日本では「抽象的」な表現は悪と捉える人がいます。こんな短絡的な理解しかできない人たちはもっと深く考えた方 がいい。

「もっと具体的に言ってくれよ」と怒る上司もいます。

でも、その場合、部下が抽象度の高い文章を言っているのではなく、支離滅裂で分かりにくい話をしているのです。

これと抽象度の高い表現とは全く違いますのでご注意を。

この場合は「もっと論理的に説明してもらえますか?」が正しいですね。

なぜなら使う語彙の話ではなく話の展開の問題であって、抽象性は悪くないからです。

創造的な学びの欠落

この区別がつかない大人が多い理由は、日本の教育に抽象度を上げる訓練がないことに起因します。

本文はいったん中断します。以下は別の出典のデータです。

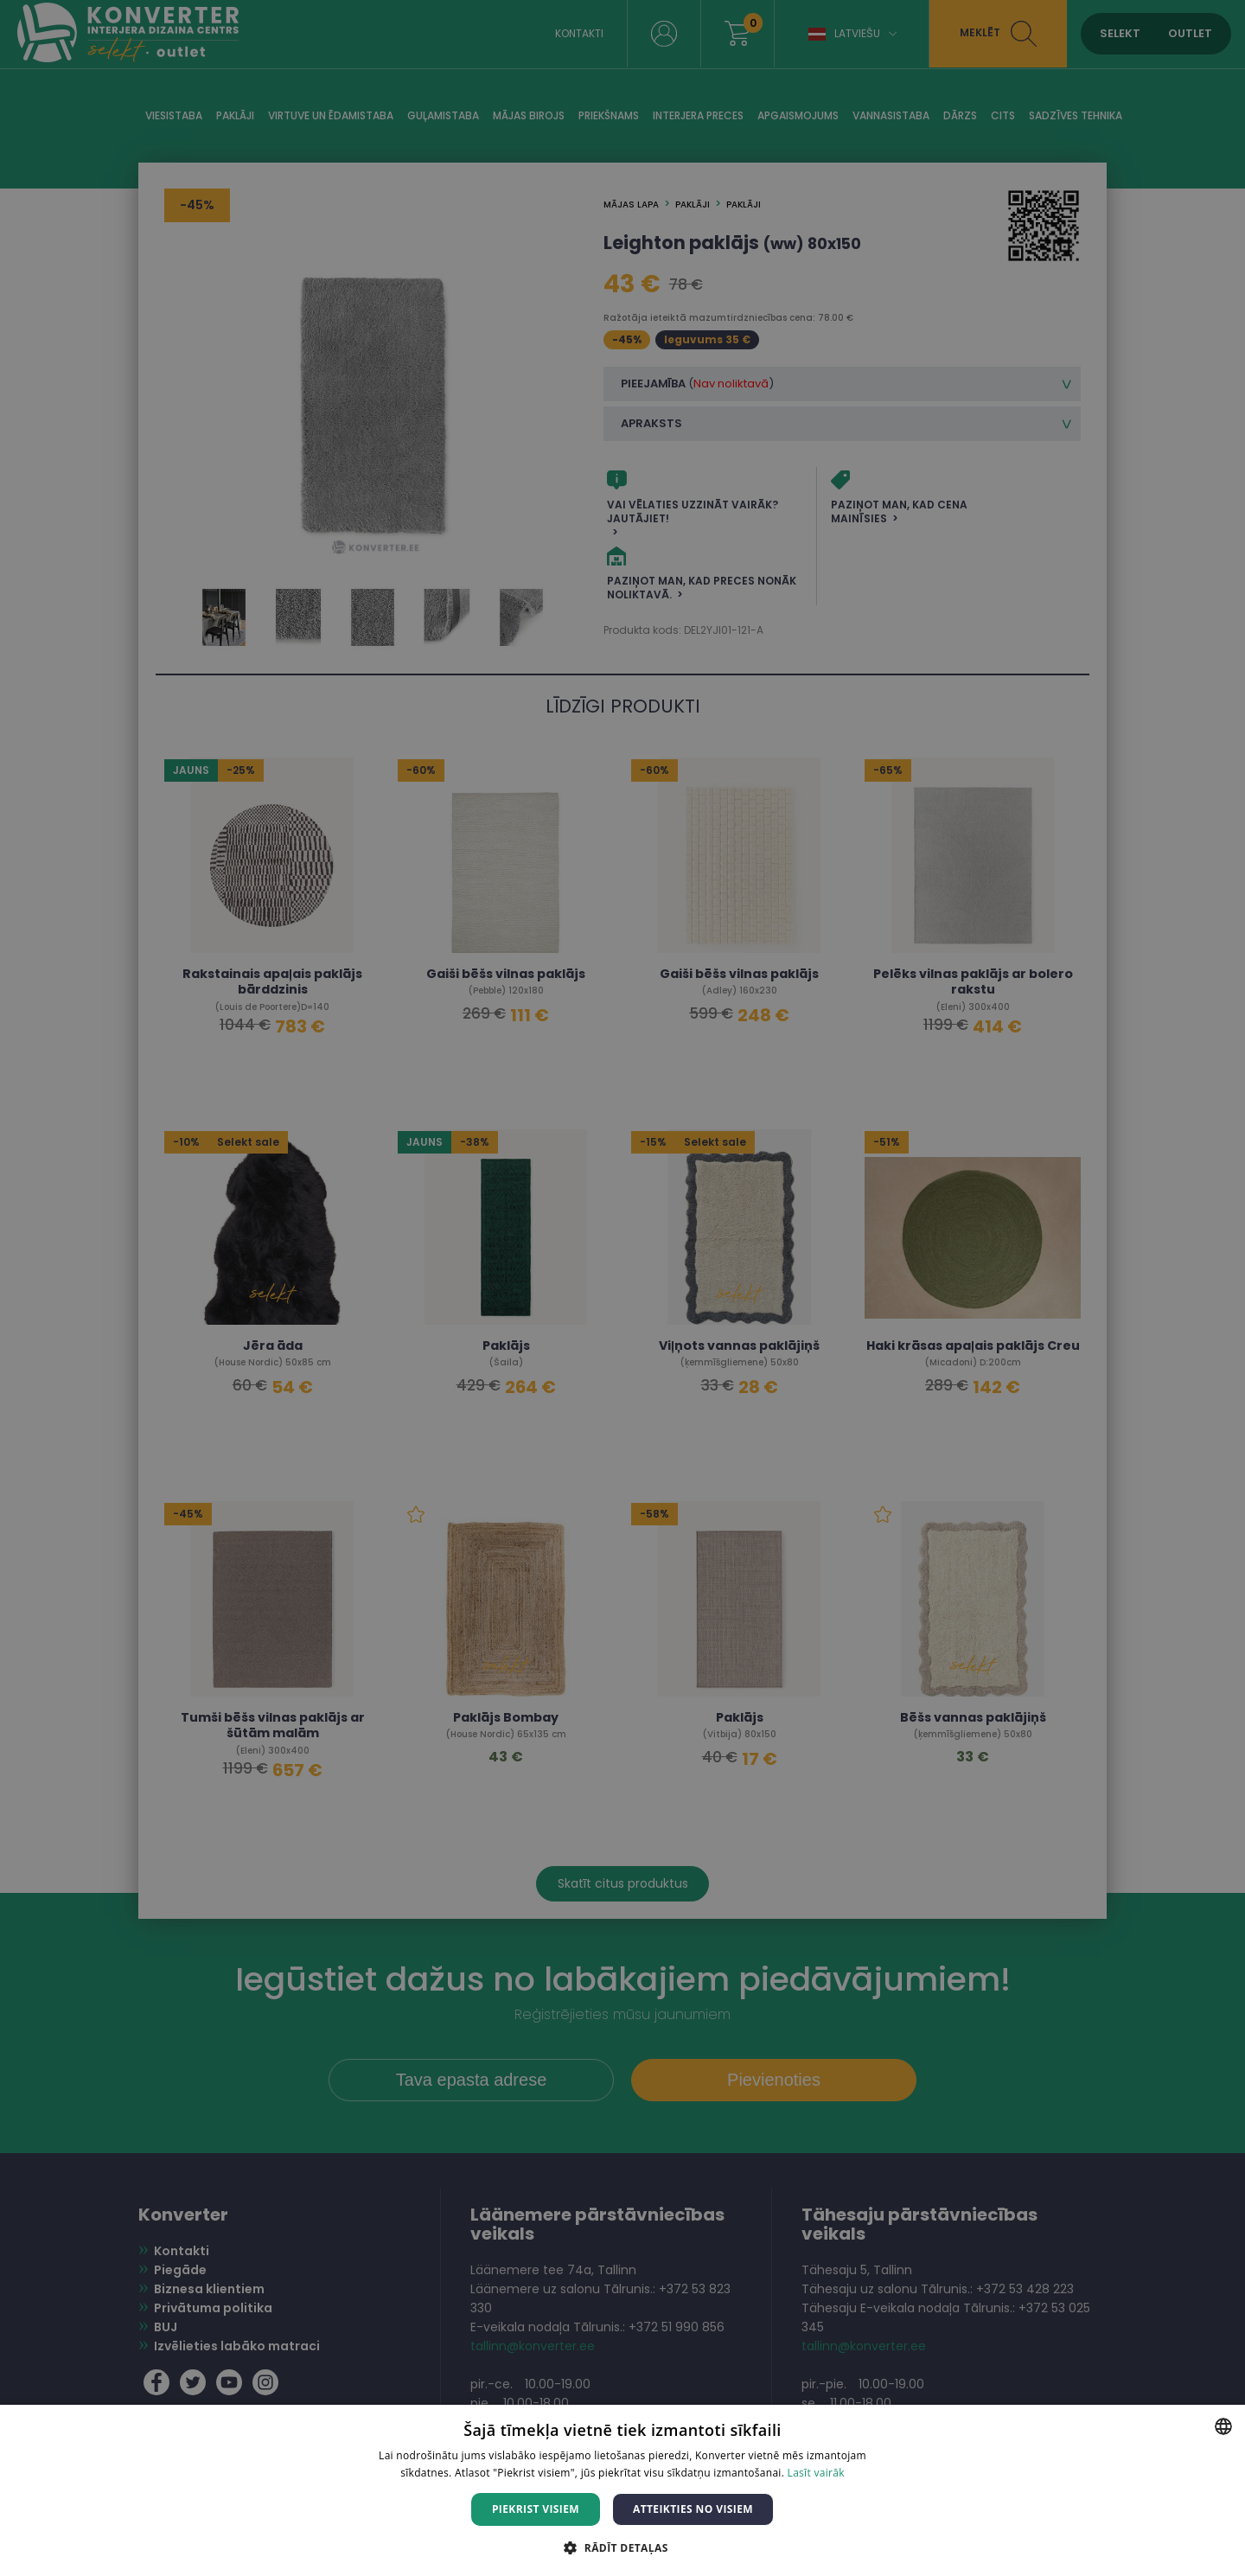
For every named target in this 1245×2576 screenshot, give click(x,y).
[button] (622, 2547)
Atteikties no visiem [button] (693, 2509)
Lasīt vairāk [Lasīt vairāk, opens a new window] (816, 2472)
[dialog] (622, 1288)
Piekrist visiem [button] (535, 2509)
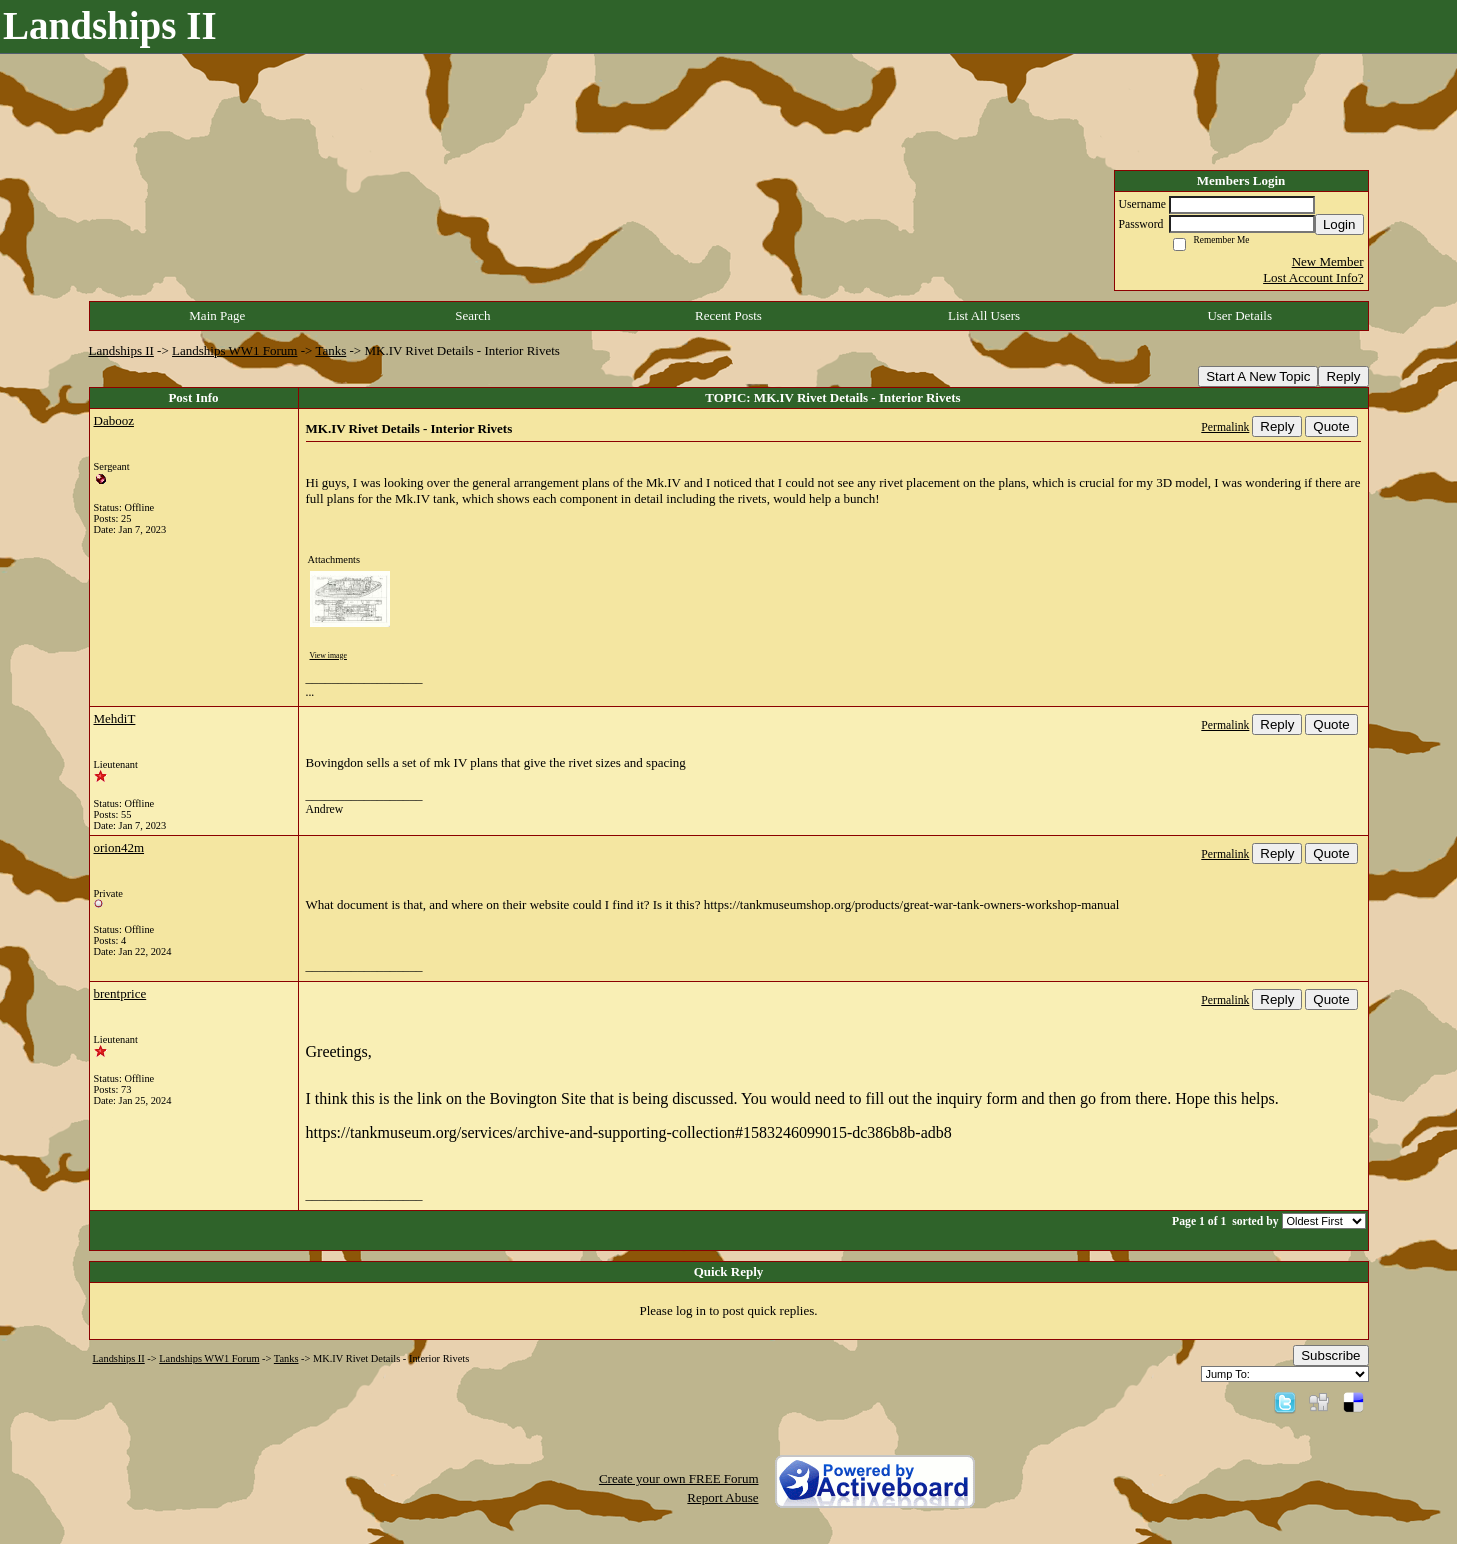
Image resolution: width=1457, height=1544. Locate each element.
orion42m (119, 847)
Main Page (217, 315)
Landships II (121, 350)
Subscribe (1330, 1355)
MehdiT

この国の教育が、覚えた内容を再現する知識の試験が中心だから、こうした創造的な学びができないのです。

今すぐにでも文科省が考え直さないといけません。

でも、国はなかなか変わろうとしません。

だから私は「意識の高い」現場の先生たちに教えています。

パブリックスピーキング、 つまり公の話というのは、型にはまったセリフを言うのではなく、信頼性の上がる表現を使ってその人の価値を伝えることを指します。

面接だってそうですよね?

大学教員時代には、推薦入試の面接官として入試に携わりました。

学校から渡される杓子定規のセリフを延々と聞かされるこの時間が苦痛で仕方がありませんでした。

想定問答にない質問をするとボロボロの雑巾みたいになる受験生ばかりでした。

頭が悪そうだし、個性もありません。

この抽象表現に関しては、実は大人になっても日本は大して変わりません。

だから語尾がだいたい「~かな、と思います」とか「すごいなって思います」などで終わるんです。

「~の美しさを象徴しています」とか「~の素晴らしさを感じる瞬間です」なんて言い方はコピーライターなんかの特殊な人たちの言葉だと考えているかのようです。

訓練すればだれでもできるパブリックスピーキング

少しの訓練で誰にでもできるのに。

抽象名詞の大切さを習っていないだけです。少し抽象性を上げる感覚を養うだけで、今使っている日本語の印象が大きく変わり、世界が変わります。

抽象度を上げる訓練はパブリックスピーキング道場の中でも行います。

だからみんな日本語が洗練されます。